## TASK INPUT

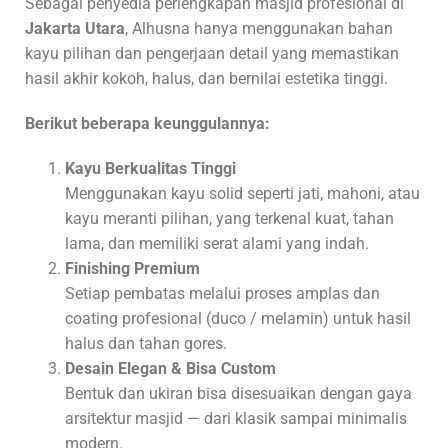
Sebagai penyedia perlengkapan masjid profesional di
Jakarta Utara
, Alhusna hanya menggunakan bahan
kayu pilihan dan pengerjaan detail yang memastikan
hasil akhir kokoh, halus, dan bernilai estetika tinggi.
Berikut beberapa keunggulannya:
Kayu Berkualitas Tinggi
Menggunakan kayu solid seperti jati, mahoni, atau
kayu meranti pilihan, yang terkenal kuat, tahan
lama, dan memiliki serat alami yang indah.
Finishing Premium
Setiap pembatas melalui proses amplas dan
coating profesional (duco / melamin) untuk hasil
halus dan tahan gores.
Desain Elegan & Bisa Custom
Bentuk dan ukiran bisa disesuaikan dengan gaya
arsitektur masjid — dari klasik sampai minimalis
modern.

## WHAT TO PRODUCE
Lines holding the string "yang": find them in the listing above and copy each one.

## SOLUTION TO THIS PROBLEM
kayu pilihan dan pengerjaan detail yang memastikan
kayu meranti pilihan, yang terkenal kuat, tahan
lama, dan memiliki serat alami yang indah.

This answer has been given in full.